Solutions could emerge from a Runway Safety Action Team meeting the FAA held March 10 to “seek stakeholder assistance in identifying things the County, State, airport users, and FAA can do to address current risk factors,” the FAA said in a letter to Santa Clara County Board of Supervisors President Joe Simitian.
The runway safety meeting arose from 10 runway incursions and five “surface incidents” that occurred between October 1, 2018, and January 18, 2020, some of which suggested that “the signs and markings control barriers were not successful in preventing runway incursions. It is the FAA’s opinion that any runway incursion or safety-related event linked to existing airfield infrastructure deserves careful research and scrutiny to determine if corrective actions may be applied to prevent future unsafe events.”
The FAA said it planned to follow up with airport management after the meeting to obtain a plan of action for addressing recommendations emerging from the session.
McClardy wrote that the FAA was “interested” in reviewing the county’s analysis of how almost 200,000 annual airport operations could be sent elsewhere without adverse impact if Reid-Hillview Airport were to close. The letter noted that “the community should fully understand” how closing the airport would impact operations at larger area airports and increase noise “and other potential environmental impacts to neighboring communities.”

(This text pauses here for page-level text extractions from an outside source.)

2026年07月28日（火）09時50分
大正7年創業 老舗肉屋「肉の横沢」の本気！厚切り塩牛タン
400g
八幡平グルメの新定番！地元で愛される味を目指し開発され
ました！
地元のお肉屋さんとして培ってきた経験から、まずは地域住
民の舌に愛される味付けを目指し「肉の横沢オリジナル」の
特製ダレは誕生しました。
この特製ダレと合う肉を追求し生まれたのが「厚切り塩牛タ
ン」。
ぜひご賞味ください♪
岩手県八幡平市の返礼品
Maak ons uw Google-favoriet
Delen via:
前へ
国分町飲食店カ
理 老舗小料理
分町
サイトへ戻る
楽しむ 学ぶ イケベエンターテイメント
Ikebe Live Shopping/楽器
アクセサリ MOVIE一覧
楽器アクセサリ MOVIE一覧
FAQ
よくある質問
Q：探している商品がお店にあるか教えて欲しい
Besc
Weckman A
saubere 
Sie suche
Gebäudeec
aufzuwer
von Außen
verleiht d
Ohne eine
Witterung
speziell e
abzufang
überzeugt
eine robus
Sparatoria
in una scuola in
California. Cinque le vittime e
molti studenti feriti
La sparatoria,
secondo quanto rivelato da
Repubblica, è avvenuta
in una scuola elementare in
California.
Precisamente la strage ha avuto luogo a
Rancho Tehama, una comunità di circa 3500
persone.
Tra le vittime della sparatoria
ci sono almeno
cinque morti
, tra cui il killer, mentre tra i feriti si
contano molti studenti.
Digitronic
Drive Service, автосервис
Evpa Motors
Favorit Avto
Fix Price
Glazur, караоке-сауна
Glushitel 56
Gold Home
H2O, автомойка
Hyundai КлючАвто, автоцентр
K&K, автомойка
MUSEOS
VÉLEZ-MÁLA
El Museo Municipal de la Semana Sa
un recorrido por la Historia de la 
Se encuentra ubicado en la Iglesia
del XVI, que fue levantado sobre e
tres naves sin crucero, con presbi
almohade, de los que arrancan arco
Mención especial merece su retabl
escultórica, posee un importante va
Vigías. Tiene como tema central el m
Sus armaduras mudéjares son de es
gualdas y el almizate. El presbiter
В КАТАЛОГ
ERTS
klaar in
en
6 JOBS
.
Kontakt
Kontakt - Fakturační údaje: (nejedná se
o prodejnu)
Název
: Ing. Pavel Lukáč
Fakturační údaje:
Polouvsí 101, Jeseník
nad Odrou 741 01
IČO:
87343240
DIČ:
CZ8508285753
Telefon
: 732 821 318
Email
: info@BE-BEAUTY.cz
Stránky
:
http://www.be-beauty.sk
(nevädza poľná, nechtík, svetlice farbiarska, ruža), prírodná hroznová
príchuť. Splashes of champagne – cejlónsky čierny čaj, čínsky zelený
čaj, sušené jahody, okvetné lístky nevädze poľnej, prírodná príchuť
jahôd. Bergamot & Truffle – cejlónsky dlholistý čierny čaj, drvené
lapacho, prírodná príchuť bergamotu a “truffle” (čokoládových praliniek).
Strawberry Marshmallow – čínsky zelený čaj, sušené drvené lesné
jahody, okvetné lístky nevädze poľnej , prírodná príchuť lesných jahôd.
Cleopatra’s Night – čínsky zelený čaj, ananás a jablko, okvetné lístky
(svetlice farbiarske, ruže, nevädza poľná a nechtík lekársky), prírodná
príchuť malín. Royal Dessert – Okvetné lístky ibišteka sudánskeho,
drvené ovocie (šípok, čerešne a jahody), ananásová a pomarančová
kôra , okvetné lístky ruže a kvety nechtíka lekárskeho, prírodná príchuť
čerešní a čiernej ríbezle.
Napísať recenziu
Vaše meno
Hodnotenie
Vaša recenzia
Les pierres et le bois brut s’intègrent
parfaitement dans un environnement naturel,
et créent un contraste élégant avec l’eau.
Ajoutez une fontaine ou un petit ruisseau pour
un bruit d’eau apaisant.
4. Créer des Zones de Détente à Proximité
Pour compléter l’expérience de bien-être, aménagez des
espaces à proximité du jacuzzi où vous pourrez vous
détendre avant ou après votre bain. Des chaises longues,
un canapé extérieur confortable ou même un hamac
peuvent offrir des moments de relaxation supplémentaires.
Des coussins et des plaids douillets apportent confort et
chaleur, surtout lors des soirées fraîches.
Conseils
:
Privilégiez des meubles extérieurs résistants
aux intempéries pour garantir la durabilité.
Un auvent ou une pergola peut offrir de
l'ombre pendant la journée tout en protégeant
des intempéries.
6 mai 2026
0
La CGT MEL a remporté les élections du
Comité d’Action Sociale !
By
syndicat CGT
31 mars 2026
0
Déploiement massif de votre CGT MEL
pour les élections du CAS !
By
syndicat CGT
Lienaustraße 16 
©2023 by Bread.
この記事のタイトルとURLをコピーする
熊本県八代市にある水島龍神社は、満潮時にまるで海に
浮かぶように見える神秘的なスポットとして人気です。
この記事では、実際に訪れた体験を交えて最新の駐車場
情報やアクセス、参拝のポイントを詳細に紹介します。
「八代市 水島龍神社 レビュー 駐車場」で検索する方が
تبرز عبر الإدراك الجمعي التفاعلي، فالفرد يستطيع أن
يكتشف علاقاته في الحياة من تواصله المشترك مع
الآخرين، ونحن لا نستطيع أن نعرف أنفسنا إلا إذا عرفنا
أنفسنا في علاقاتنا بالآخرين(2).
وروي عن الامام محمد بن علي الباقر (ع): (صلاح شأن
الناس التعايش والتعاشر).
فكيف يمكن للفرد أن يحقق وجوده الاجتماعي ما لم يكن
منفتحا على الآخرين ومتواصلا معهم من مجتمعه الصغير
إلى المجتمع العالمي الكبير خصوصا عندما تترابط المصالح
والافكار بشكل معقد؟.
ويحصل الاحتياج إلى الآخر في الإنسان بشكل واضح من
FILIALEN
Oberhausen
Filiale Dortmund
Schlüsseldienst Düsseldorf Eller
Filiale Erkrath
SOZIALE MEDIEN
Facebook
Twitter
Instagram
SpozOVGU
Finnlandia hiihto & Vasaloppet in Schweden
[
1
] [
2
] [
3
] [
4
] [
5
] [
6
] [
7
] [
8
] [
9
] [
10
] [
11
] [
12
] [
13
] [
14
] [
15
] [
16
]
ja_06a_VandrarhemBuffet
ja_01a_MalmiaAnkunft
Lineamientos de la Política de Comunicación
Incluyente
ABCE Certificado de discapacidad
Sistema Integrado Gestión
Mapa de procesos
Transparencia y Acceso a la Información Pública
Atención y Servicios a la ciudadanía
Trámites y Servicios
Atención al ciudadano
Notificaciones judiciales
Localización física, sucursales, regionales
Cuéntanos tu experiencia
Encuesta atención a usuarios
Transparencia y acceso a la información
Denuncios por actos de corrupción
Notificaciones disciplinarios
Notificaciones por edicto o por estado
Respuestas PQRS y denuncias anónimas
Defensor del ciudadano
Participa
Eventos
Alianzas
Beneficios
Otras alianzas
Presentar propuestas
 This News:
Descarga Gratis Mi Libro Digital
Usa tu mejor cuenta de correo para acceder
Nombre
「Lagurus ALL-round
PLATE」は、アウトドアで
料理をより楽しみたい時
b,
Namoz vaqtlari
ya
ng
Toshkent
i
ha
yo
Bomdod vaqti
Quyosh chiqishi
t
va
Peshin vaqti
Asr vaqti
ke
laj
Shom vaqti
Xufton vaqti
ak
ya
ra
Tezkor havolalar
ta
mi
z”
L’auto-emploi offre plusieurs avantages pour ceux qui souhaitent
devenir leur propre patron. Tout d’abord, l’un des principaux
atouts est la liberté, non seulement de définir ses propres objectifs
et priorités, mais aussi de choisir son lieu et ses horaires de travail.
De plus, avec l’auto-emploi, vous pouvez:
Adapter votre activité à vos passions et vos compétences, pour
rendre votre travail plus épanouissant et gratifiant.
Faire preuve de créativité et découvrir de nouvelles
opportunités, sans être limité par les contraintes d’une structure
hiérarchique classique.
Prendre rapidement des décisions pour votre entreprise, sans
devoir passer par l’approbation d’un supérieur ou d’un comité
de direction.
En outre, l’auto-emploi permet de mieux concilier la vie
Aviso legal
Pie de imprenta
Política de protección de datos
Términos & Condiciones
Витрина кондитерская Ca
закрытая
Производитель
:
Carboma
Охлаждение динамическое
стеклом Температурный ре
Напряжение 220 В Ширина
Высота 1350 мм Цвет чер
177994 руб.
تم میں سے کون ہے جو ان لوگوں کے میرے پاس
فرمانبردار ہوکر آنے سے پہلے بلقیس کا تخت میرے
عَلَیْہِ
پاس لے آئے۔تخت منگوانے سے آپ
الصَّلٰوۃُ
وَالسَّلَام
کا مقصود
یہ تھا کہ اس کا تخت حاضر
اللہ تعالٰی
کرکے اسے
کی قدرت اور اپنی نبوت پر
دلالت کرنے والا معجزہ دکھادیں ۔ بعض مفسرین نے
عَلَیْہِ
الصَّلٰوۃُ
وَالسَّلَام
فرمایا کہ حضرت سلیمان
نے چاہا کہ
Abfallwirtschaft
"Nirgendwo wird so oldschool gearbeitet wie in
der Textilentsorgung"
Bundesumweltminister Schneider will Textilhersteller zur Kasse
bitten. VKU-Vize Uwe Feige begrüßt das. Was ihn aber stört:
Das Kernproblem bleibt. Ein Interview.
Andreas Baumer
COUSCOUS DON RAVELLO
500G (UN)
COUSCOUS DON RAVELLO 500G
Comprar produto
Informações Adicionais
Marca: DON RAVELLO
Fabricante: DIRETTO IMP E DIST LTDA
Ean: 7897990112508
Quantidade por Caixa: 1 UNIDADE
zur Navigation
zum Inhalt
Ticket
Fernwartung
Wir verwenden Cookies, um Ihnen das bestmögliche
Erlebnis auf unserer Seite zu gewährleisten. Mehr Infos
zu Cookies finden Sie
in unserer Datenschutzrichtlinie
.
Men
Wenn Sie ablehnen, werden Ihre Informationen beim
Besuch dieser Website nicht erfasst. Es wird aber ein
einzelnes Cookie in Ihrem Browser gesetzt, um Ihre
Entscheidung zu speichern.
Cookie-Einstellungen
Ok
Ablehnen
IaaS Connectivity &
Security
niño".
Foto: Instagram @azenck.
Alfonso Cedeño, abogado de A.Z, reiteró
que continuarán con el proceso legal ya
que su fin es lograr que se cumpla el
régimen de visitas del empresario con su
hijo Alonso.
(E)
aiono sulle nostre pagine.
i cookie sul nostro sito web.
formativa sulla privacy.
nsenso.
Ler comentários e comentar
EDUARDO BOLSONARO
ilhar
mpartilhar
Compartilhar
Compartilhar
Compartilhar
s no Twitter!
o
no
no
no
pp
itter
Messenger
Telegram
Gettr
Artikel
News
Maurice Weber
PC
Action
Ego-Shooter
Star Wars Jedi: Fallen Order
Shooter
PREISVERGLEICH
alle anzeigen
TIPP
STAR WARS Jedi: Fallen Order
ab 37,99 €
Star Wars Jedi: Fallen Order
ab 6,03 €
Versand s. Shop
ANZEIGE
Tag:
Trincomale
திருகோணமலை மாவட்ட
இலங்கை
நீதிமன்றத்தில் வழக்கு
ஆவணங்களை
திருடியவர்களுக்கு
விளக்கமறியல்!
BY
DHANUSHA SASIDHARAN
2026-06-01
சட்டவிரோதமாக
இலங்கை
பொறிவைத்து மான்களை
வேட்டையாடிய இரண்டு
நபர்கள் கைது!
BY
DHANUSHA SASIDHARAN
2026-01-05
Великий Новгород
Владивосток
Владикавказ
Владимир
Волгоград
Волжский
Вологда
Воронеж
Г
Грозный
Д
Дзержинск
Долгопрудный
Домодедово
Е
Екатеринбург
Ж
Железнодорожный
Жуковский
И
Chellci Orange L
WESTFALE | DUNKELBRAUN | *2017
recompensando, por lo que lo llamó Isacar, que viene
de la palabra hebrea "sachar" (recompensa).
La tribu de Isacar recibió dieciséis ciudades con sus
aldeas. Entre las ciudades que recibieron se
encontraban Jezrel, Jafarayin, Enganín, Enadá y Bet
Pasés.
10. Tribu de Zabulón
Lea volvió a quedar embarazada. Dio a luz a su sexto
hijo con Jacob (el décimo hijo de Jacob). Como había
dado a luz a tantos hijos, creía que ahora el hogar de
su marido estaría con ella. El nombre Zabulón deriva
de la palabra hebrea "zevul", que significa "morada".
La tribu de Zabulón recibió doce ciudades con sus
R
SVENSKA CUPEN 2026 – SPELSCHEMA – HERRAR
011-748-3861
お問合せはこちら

AOPA Western Pacific Regional Manager Melissa McCaffrey participated in the meeting and noted that a productive conversation took place during which "action items were discussed in detail." AOPA continues working closely with the Community and Airport Partnership for Safe Operation and the FAA to ensure the future availability of Reid-Hillview Airport.
In October 2019, we reported on the FAA’s negative reaction to the airport management’s efforts to scale back federal grant funding and study nonaviation land uses as they revived decades-old efforts to shut down the facility. The FAA also warned at the time that if the airport were deprived of federal Airport Improvement Program funding in a closure bid, an estimated $10 million in facility-upkeep costs would become a completely local obligation over the next 10 years.